Production for Drill Site 2-S will be processed through the Kuparuk River Unit facilities.
Next on the horizon for ConocoPhillips is to pursue development in the Greater Mooses Tooth Unit in the National Petroleum Reserve-Alaska, thirty miles west of Kuparuk. ConocoPhillips was in the regulatory and permitting phase as of April, and continues to progress the engineering for final project approval by late 2014. ConocoPhillips says the Greater Mooses Tooth One (GMT-1) will be connected to CD-5, another satellite site connected to the Alpine oilfield in the Colville River Unit.

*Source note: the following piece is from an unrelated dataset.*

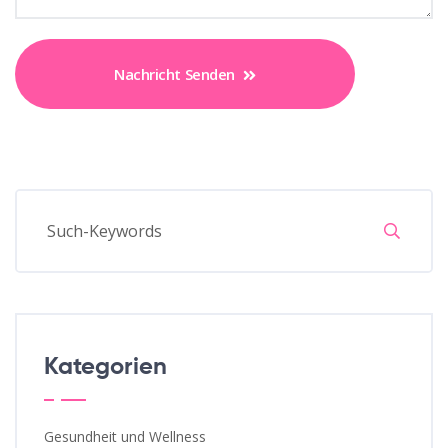
Nachricht Senden
Kategorien
Gesundheit und Wellness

CD-5 is currently undergoing engineering and material acquisition, and oil from both GMT-1 and CD-5 will be processed through existing Alpine facilities, and connected by a 7.8 mile road and pipeline.
ConocoPhillips drilled two exploration wells in NPR-A this winter: Rendezvous 3 and Flat Top 1.
Photo by Judy Patrick, Courtesy of ConocoPhillips Alaska Inc.
More Alaska Production Act
For projects in the exploration phase, the shift to development lies heavily on whether or not Senate Bill 21, the More Alaska Production Act, is repealed this August.
Many companies say if Senate Bill 21 is repealed, it will negatively affect their investment decisions.
“The funding decision for [the exploratory and developmental] investments is going to be heavily influenced by the results of the referendum on [oil] tax reform this August,” says Jepsen. “If the tax reform gets repealed, it’s going to have a very adverse impact on the corporation’s view on investment.”
BP attributes the decision to pursue many of its development projects to Senate Bill 21.
“After oil tax reform was passed and signed into law, it aligned the Prudhoe Bay working interest owners behind these projects and opportunities, in particular the West End and the two rigs set for 2015 and 2016,” Patience says.
Even Repsol says Senate Bill 21 plays a role after discovery. “Besides the size of the discovery, the other critical variable will be the outcome of Ballot Measure One,” Hardman says. “The oil tax structure could mean the difference between a ‘go’ and a ‘no go’ decision on a development project.”
Russ Slaten is the Associate Editor at Alaska Business Monthly.